The first wave of enthusiasm was from Boston-area parents. “The consistent comment I heard was, ‘I’m so relieved someone is doing something like this; I feel so helpless, and I don’t know what to do,'” Mendelson says. Next came a chorus of interest from the kids themselves. Mendelson started receiving e-mails from teens around the country wanting to help interview kids in their communities for the project.

Although Mendelson didn’t have any professional portable recording gear at first, an 83-year-old woman who lived in California contacted her when she learned of the project and asked what was needed. The woman mailed her a check that day.

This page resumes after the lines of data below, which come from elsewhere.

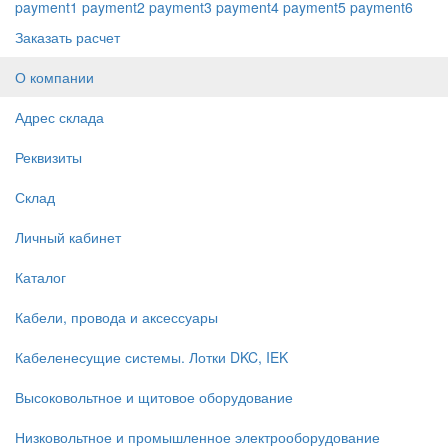
payment1
payment2
payment3
payment4
payment5
payment6
Заказать расчет
О компании
Адрес склада
Реквизиты
Склад
Личный кабинет
Каталог
Кабели, провода и аксессуары
Кабеленесущие системы. Лотки DKC, IEK
Высоковольтное и щитовое оборудование
Низковольтное и промышленное электрооборудование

A teacher in New Hampshire was so impressed with the interview session that she wrote Mendelson a check to cover travel expenses to other schools around the country. “We literally ran out of recording equipment, and people have donated extra recording gear and volunteered to help conduct interviews in various parts of the country,” Mendelson says.

The recording sessions lasted anywhere from two minutes to an hour, depending on the ages of the kids and how engaged they were. Many kids spontaneously offered songs, Mendelson says, “which is amazing, because one of things I’ve learned about Iraqi culture is that one of the ways they express love on a day-to-day basis is to sing to one another.”

A week after the CD was completed, a physician in Boston contacted Mendelson telling her about a 5-year-old who had been flown to Boston for medical care after his ear was burned off in war-torn Iraq. Mendelson went to meet them at the Shriners Burn Institute with a stuffed animal and a copy of the CD. The graciousness of the boy’s father and the kisses blown to her by the child were “one of the moving demonstrations that peace begins one heart at a time,” Mendelson says.

“The main thing I heard from kids regardless of age or region or ethnicity is that they very much want to express to the world that they care,” she continues. “They want everyone to get along. Almost every child and youth I’ve spoken to emphasizes the importance of talking things out rather than fighting, even the 5-year-olds.”